Additionally, the court held that the Framework Agreement, the Leases, and the Lease guarantees were contemporaneous writings, to be read together as one agreement.  As a result, the court found that, despite not being parties to the Framework Agreement, the Owner Participants were properly included as parties to Litigation 1 and jointly liable for the actions of AMCK.  Ultimately, the court held that AMCK, Accipiter, and Vermillion were jointly liable to Frontier for $48,660,000 plus interest at 9% per annum from the date of the breach back in 2020.

The decision is currently on appeal and Litigations 2 and 3 are still pending.

Summary

Each of the three litigations presents interesting and relevant facts and legal questions relevant to the aircraft financing community.  SGR will continue to monitor these litigations to see how the legal issues get decided, including whether lessors are ultimately liable for the obligations of an affiliate in a sale leaseback transaction when the lessors were not a party to the sale documents and what liabilities does a lessor have for a failure to timely notify a lessee of a transfer or a change of control.

[1] Frontier Airlines, Inc. v. AMCK Aviation Holdings Ir., 20 Civ. 9713 (LLS), (S.D.N.Y)

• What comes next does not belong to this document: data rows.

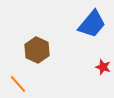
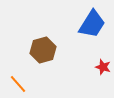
blue trapezoid: rotated 8 degrees counterclockwise
brown hexagon: moved 6 px right; rotated 20 degrees clockwise
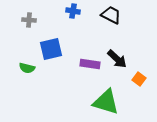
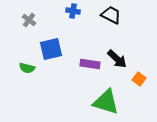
gray cross: rotated 32 degrees clockwise
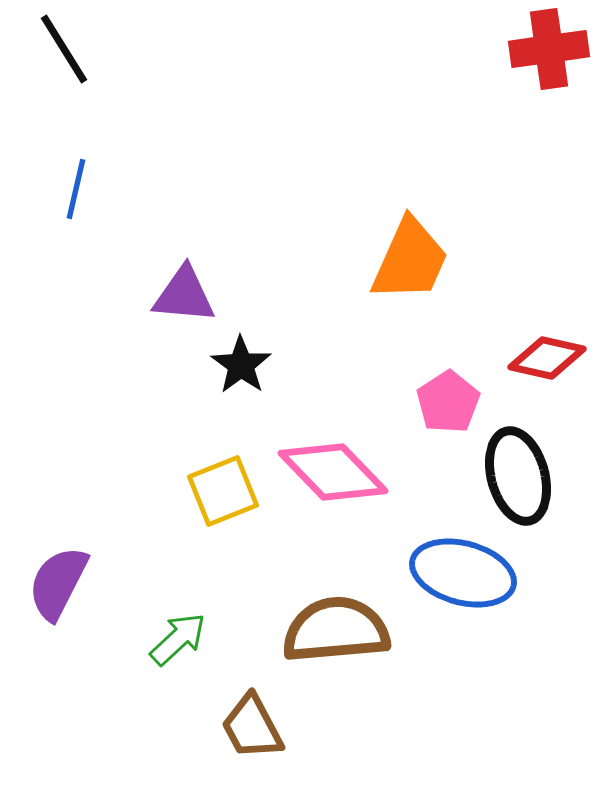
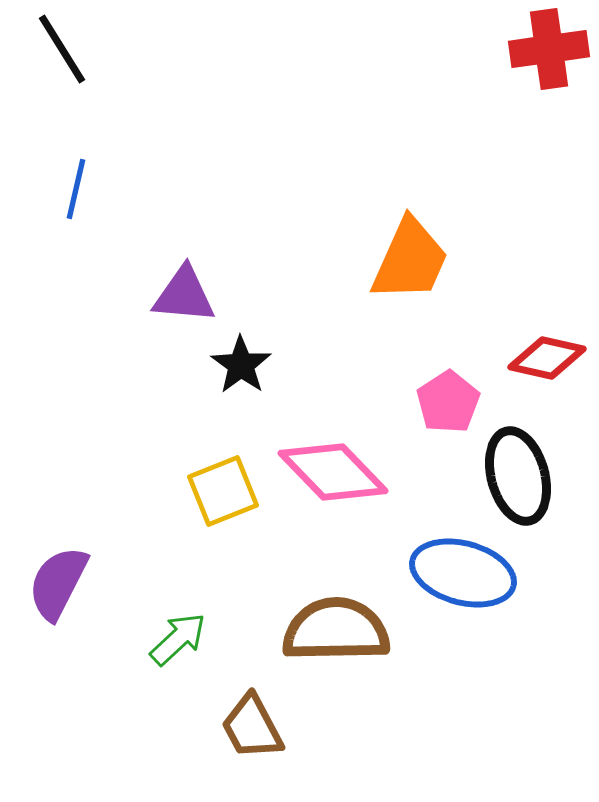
black line: moved 2 px left
brown semicircle: rotated 4 degrees clockwise
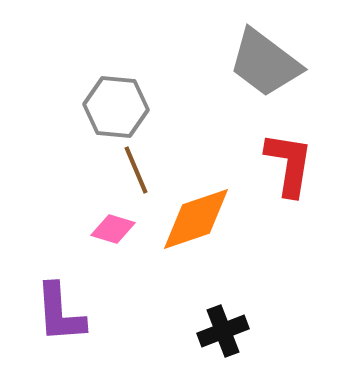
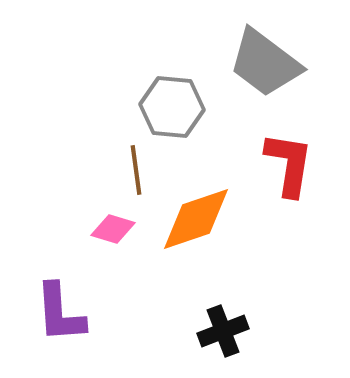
gray hexagon: moved 56 px right
brown line: rotated 15 degrees clockwise
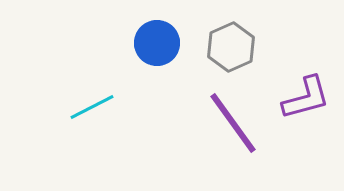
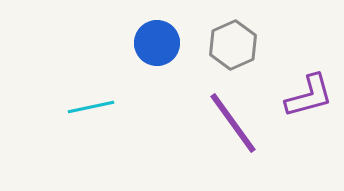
gray hexagon: moved 2 px right, 2 px up
purple L-shape: moved 3 px right, 2 px up
cyan line: moved 1 px left; rotated 15 degrees clockwise
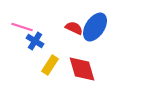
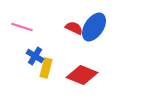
blue ellipse: moved 1 px left
blue cross: moved 15 px down
yellow rectangle: moved 4 px left, 3 px down; rotated 18 degrees counterclockwise
red diamond: moved 6 px down; rotated 52 degrees counterclockwise
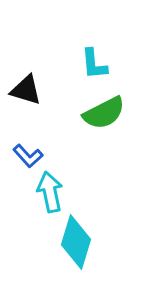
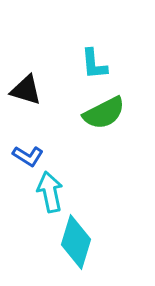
blue L-shape: rotated 16 degrees counterclockwise
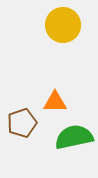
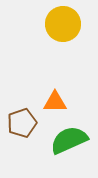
yellow circle: moved 1 px up
green semicircle: moved 5 px left, 3 px down; rotated 12 degrees counterclockwise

[2] Frontier Airlines, Inc. v. AMCK Aviation Holdings Ir., 22 Civ. 2943 (PAE), (S.D.N.Y)

[3] Carlyle Aviation Management Limited, et. al. v. Frontier Airlines, Inc., 23 Civ. 4774 (PAE), (S.D.N.Y)

[4] The court provided that for a recission of a wavier to be effective there must be either mutual consent to such recission or notice to the defaulting party providing for a reasonable period to cure.  The court went on to state that it found neither requirement present.

DISCLAIMER: Because of the generality of this update, the information provided herein may not be applicable in all situations and should not be acted upon without specific legal advice based on particular situations. Attorney Advertising.